Task details – Find every line below where the word "section" occurs, then give how many you found and nothing else.
Segment Open
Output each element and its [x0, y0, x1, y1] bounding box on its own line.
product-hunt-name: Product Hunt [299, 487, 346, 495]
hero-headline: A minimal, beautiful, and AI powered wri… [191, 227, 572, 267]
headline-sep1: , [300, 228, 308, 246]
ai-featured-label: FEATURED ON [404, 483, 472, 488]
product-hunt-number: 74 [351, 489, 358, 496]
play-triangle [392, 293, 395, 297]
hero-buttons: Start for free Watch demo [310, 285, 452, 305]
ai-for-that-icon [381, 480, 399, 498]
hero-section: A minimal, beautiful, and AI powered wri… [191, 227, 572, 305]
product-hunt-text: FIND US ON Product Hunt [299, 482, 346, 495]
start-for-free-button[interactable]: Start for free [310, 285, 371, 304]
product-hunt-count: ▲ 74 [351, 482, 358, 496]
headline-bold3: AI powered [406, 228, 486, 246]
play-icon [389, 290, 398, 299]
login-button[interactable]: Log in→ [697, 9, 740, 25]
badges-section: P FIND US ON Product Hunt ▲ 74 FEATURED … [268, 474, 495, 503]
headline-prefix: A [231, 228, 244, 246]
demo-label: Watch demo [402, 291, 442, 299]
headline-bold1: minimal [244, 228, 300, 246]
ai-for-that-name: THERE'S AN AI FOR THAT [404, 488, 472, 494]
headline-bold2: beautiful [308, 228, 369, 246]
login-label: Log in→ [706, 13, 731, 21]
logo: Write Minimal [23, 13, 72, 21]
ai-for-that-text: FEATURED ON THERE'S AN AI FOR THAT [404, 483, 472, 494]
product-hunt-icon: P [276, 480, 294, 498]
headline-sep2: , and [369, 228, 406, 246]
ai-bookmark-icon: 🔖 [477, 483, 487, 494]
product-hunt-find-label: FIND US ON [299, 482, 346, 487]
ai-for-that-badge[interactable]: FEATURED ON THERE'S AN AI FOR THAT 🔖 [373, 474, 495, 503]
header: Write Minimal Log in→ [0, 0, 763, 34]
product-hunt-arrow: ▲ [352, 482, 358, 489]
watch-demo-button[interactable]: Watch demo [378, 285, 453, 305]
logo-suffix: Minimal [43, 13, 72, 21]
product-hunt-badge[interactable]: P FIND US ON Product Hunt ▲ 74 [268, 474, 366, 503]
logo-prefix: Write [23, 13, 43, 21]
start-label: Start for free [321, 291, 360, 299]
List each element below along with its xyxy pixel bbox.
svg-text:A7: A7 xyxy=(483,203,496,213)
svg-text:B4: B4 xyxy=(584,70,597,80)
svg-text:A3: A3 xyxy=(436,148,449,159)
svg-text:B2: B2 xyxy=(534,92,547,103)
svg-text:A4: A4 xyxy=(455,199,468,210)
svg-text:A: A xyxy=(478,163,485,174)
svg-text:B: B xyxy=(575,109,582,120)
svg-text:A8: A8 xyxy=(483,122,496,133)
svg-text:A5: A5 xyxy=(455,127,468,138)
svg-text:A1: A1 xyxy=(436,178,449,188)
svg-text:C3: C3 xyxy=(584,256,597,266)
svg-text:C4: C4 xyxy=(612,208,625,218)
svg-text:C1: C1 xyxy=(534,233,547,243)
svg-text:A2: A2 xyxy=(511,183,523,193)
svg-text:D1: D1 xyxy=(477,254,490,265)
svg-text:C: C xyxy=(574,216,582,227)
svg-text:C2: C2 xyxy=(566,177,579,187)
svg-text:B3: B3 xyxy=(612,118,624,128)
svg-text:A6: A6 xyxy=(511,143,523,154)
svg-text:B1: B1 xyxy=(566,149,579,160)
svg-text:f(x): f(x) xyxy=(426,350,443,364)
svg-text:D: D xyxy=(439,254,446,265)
Segment Closed
Reply – 2